The traditional exploration approach in oil and gas sector is expensive, risky, and prone to mistakes, as it heavily relies on human fieldwork. Even drilling dry holes hit oil and gas companies where it hurts – their wallets. The investment poured into geological assessment, drilling and testing goes up in smoke when the well doesn’t deliver. Artificial intelligence (AI) reduces the likelihood of such costly surprises and Oil and Natural Gas Corporation (ONGC) is showing the way forward. This state-owned enterprise, which produces nearly 68% of indigenous crude oil and 54% of country’s gas production, has made judicious use of AI technologies, such as machine learning and data analytics, thereby improving the accuracy of exploration predictions and resource estimation.
ONGC has deployed AI/ML techniques at its Gandhar oil field, Cambay basin, near Bharuch town in Gujarat, to enhance its explorative and operational efficiency. “The project is top-down reservoir modelling in the GS-3A sand of the Gandhar oil field,” said Arun Kumar Singh, chairman & CEO, ONGC. This field has been in production for over 35 years and has a complex history involving oil, gas, water, and water injection. The project leveraged spatio-temporal learning, a machine-learning algorithm designed for fluid flow through porous media.
“Using the neural networks techniques and model training, 98% accuracy in history matching and production forecasting could be achieved. The AI-driven workflow also identified a new infill development well; the location was drilled to extract remaining oil and enhance recovery from the field,” Singh said. Similar top-down reservoir modelling is planned for Heera field in western offshore of ONGC, indicating the potential for broader application of this AI-driven approach.

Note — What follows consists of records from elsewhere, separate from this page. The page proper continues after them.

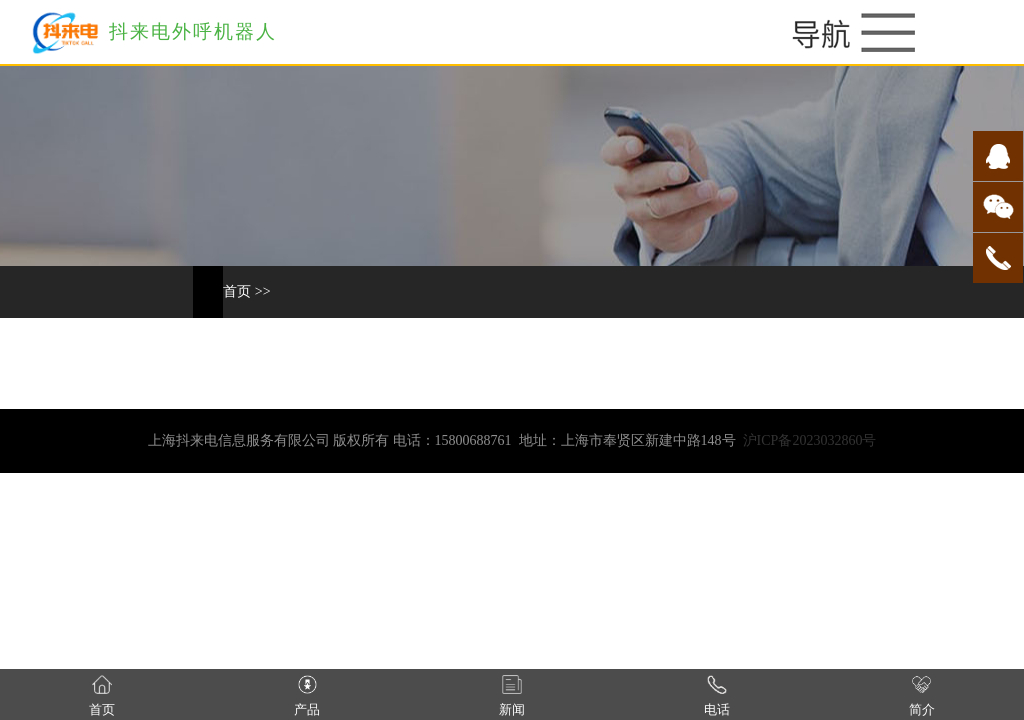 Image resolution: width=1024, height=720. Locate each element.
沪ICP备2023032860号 (810, 440)
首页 (237, 291) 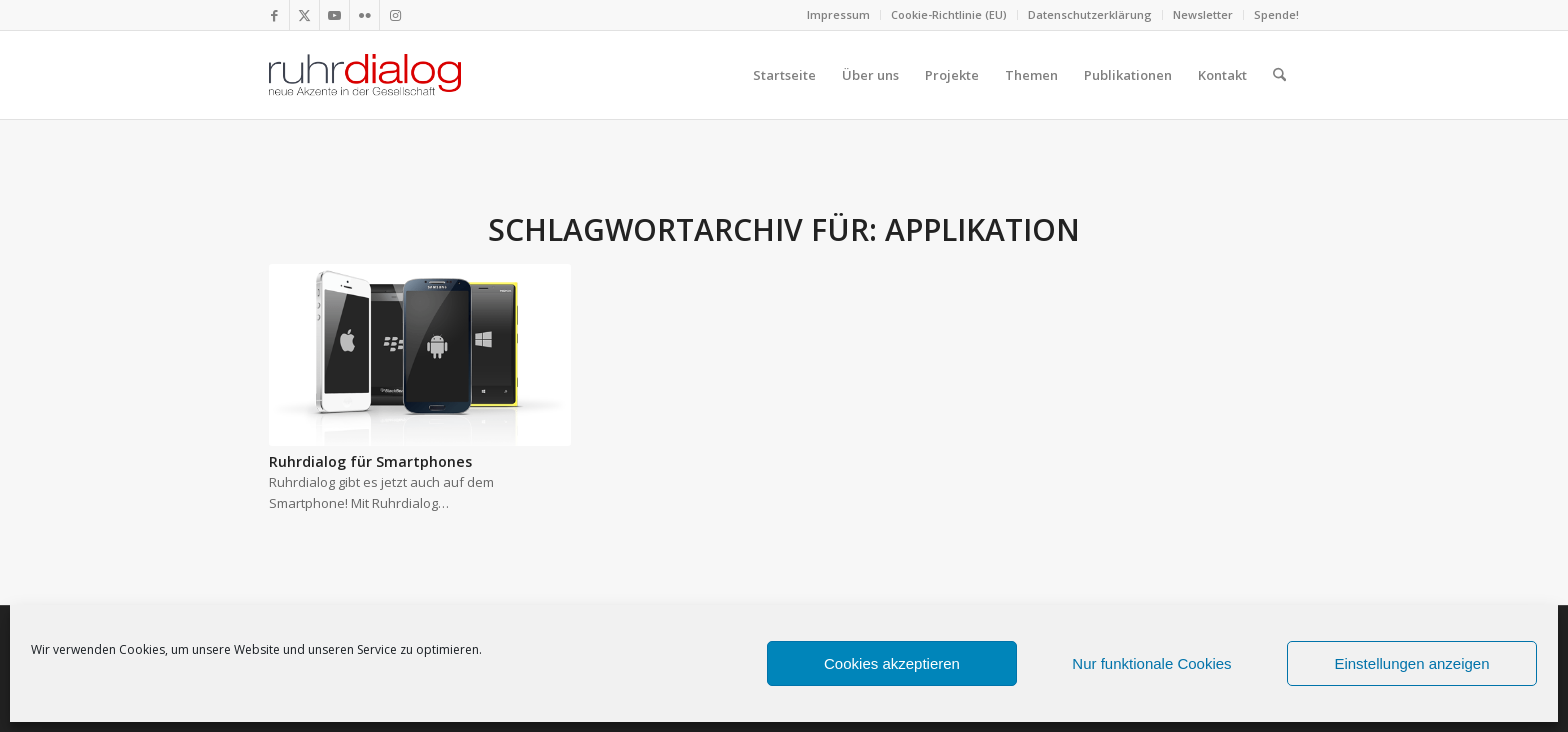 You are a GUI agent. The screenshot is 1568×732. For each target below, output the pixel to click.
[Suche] (1279, 75)
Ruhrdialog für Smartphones (370, 461)
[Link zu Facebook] (274, 15)
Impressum (838, 14)
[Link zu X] (304, 15)
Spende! (1276, 14)
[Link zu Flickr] (364, 15)
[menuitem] (839, 15)
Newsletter (1203, 14)
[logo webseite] (365, 75)
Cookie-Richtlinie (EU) (949, 14)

The ONGC chairman said the integration of AI in the oil and gas upstream industry has emerged as a big enabler. AI technologies, such as machine learning and data analytics, have enabled companies to extract valuable insights from vast datasets, optimise processes, and enhance decision-making. During the exploratory phase, AI may help facilitate advanced seismic interpretation and reservoir modelling, improving the accuracy of exploration predictions and resource estimation. Smart drilling systems powered by AI may enhance drilling efficiency, reduce downtime, and optimise well performance through real-time data analysis during drilling operations. AI algorithms can analyse production data to identify patterns, predict equipment failures, and optimise production processes, ultimately maximising output during the production phase.

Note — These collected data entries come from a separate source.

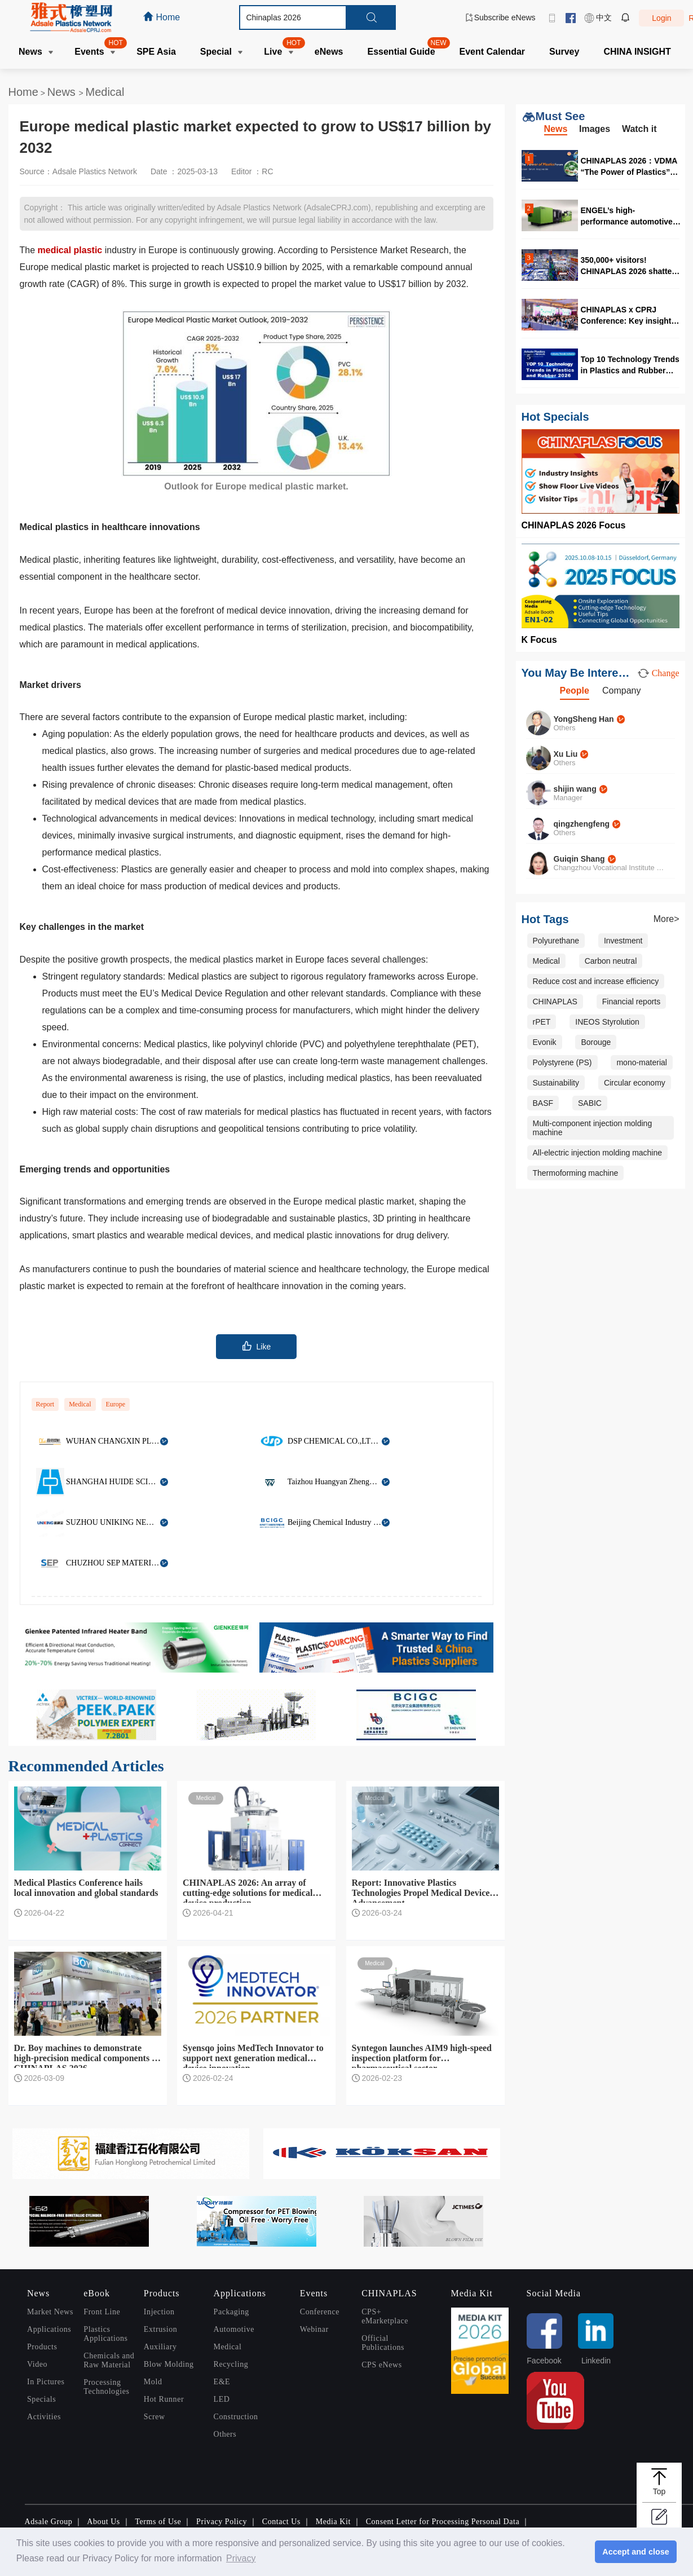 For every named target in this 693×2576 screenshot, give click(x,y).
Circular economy (634, 1082)
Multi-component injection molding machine (592, 1128)
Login (661, 18)
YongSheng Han (584, 719)
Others (225, 2434)
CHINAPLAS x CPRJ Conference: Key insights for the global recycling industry (628, 315)
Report (45, 1404)
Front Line (101, 2312)
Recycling (231, 2364)
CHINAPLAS (555, 1001)
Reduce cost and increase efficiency (596, 981)
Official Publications (382, 2343)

ONGC has embarked on an ambitious digital transformation journey, aiming to transform its processes and workforce skillset while inducting the latest technology to create an integrated and intelligent digital oil field ecosystem. In alignment with the recently launched Project DOT (Digitalisation for Organisational Transformation) initiatives, the PSU behemoth is working to enhance transparency by integrating data-driven insights into business functions. The focus areas include optimising resource recovery and field performance, improving the evaluation and approval of development schemes, accelerating asset monetisation through AI-based analytics, enhancing asset performance and operational efficiency, streamlining offshore logistics operations for better resource utilisation, and facilitating the transition to renewable energy sources.
Project DOT is a bold initiative impacting every activity of an exploration & production (E&P) company, underscoring ONGC’s commitment to leveraging digital technologies for enhanced efficiency, productivity, transparency, and decision-making capabilities, while embracing sustainability. Moreover, the next wave of AI will unlock significant opportunities, from predictive maintenance to autonomous drilling operations through these initiatives. “Through these initiatives, ONGC aims to achieve ambitious goals such as higher exploration success, reduced discovery-to-development timelines, and lower operating costs,” Singh stressed.
Additionally, ONGC has identified several AI and analytics use cases across various domains. While many solutions, such as the enterprise-wide dashboard DARPAN, HR, and healthcare applications, have been delivered, others including AI-based automatic seismic trace editing for exploration, AI-driven chatbots for processes, intelligent production dashboards, predictive maintenance of critical equipment, and competency mapping of employees are in development.
Looking ahead, ONGC is set to accelerate AI and ML investments over the next 3-4 years. As Singh summarised: “ONGC’s vision is clear – to lead the energy sector’s AI revolution, creating a data & AI-driven enterprise that is smarter, faster, and more agile than ever before.”